Размышляя о сестре, он зашел за скалу, откуда уже не было видно так взволновавшей его картины.
«Ужасно неловко! – снова пробормотал он, на этот раз, скорее всего, гораздо искреннее. – Теперь я не смогу там пройти. Пещера уже недалеко, и скоро мне придется возвращаться назад! Я должен или вернуться сейчас, или подождать, пока они не закончат свои водные процедуры».
На мгновение молодой человек задумался. Он уже далеко ушел от места своего спуска. А путь, пройденный им, был не так легок. Поэтому он решил остаться, «пока берег не будет свободен».
Джентльмен сел на камень, вынул сигару и закурил.
Он был не более чем в двадцати шагах от водоема, в котором купались прелестные девушки. Слышал плеск воды, потревоженной их ладонями, словно молодые лебеди били по воде крыльями. Он слышал их голоса и звонкий смех. Однако не было никакой опасности, что он невольно подслушает разговор: шум моря не позволял расслышать, о чем они говорили. Только время от времени слышались громкие восхищенные возгласы наяд или раздавался пронзительный голос негритянки, предупреждавшей, чтобы они не заходили слишком далеко, поскольку начинался прилив. По этим звукам он мог рисовать в своем воображении картины происходящего, но видеть девушек не мог, так как находился за скалой.
Прошло добрых полчаса, а девушки все еще не выходили из воды, по-прежнему резвились и звонко смеялись.
«Возможно, они самые настоящие русалки, иначе они не могли бы купаться так долго.
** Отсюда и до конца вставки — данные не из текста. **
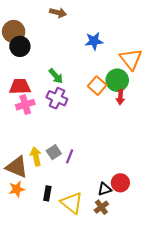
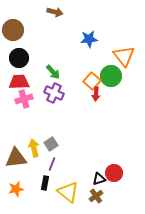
black circle: (20, 46) -> (19, 58), moved
red arrow: (120, 97) -> (96, 94), moved
purple line: (70, 156) -> (52, 164), moved
brown triangle: (17, 167) -> (16, 158), turned -30
orange star: (17, 189) -> (16, 189), moved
Безусловно, будь это обычные девушки, они давно бы уже вышли из воды».
Как видно из этих слов, охотник начинал терять терпение.
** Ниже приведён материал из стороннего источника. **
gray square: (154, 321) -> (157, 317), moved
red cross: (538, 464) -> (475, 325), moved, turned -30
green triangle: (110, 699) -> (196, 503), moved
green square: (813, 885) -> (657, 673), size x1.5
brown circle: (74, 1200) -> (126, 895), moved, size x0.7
Но вскоре плеск прекратился и смех затих. Теперь молодой человек слышал лишь голоса девушек, ведущих беседу, и звучащий в паузах голос негритянки.
«Они уже вышли из воды и одеваются, – с радостью заключил охотник. – Интересно, как долго они будут собираться? Не более часа, я надеюсь».
Он вытащил новую сигару, третью по счету.
«К тому времени, как я ее выкурю, – рассуждал охотник, – они уйдут. Во всяком случае, они оденутся; и я, не рискуя оказаться невежливым, пройду мимо них».
Он закурил и прислушался.
Разговоры теперь велись беспрерывно, но более тихими голосами, и смеха больше не было слышно.
Сигара была уже почти выкурена, а серебристые голоса все не умолкали; к ним примешивался хриплый шум морских волн – и шум этот все нарастал, поскольку начался прилив. Внезапно подул свежий морской бриз, еще более усиливший шум воды; и голоса девушек на этом фоне стали подобны приглушенному металлическому звуку, доносящемуся издалека, так что охотник стал сомневаться, на самом ли деле он слышит их.
«Самое время им уйти, – сказал он, вскакивая с места и выбрасывая недокуренную сигару. – У них было достаточно времени, чтобы закончить свой туалет дважды, во всяком случае. Глупо ждать дальше. Пора идти продолжать свое исследование».
Молодой человек вернулся к выступу утеса. Сделал шаг – и неожиданно остановился. Лицо его омрачилось. Вода во время прилива поднялась, скрыв камни, и выступ мыса теперь был на добрых три фута покрыт ею; в то время как бушующие волны, то и дело накатываясь, поднимали уровень воды все выше и выше.
Не было видно никакого доступного пути к пляжу, расположенному ниже, или к выступу, расположенному выше. Кругом вода!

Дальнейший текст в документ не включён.